The youthful charm of New York City
Can an Australian accustomed to sun-drenched beaches, shaded verandas, and vast expanses of green find happiness living in the asphalt canyons of Manhattan?
Absolutely, according to Kiane von Mueffling, a Sydney transplant ensconced with her husband, Charlie, and their 15-month-old son, Oliver, in a towering prewar building whose top 12 floors have been converted from commercial space into residential apartments.
The enormous windows in the Von Muefflings’ living room command impressive views of the Flatiron Building and Madison Square Park, a verdant six-acre oasis. “It’s like living in the treetops,” says Kiane, a former business-strategy consultant whose Aussie accent has softened after eight years in New York. “In Australia, we basically have summer year-round, so I love seeing the change of seasons, especially winter, when the park is covered in snow.”
The energetic brunette, who grew up two hours north of Sydney in Bar Beach, married Charlie von Mueffling, a New York technology consultant, in Southampton in 2007. Their venturesome spirit drew them to search for a home in the Flatiron District, an evolving neighborhood now home to boutiques and gourmet restaurants.
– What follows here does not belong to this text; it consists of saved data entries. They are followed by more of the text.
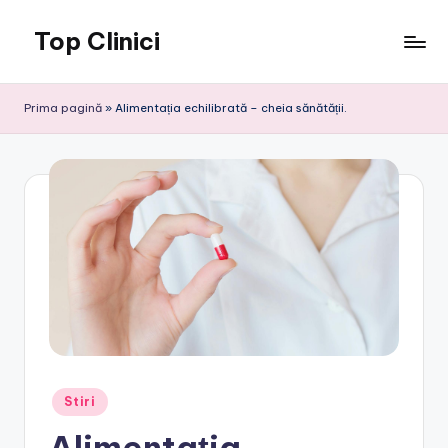
Top Clinici
Skip
to
content
Prima pagină
»
Alimentația echilibrată – cheia sănătății.
Posted
Stiri
in
Alimentația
When the couple saw the 3,300-square-foot apartment, they were smitten with the high ceilings, streamlined kitchen, white marble master bathroom, and expansive layout that separates the main living area and master bedroom from three smaller bedrooms. “It’s perfect for entertaining because you can close the door to the bedrooms, turn on the baby monitor, and have a great dinner party,” she says.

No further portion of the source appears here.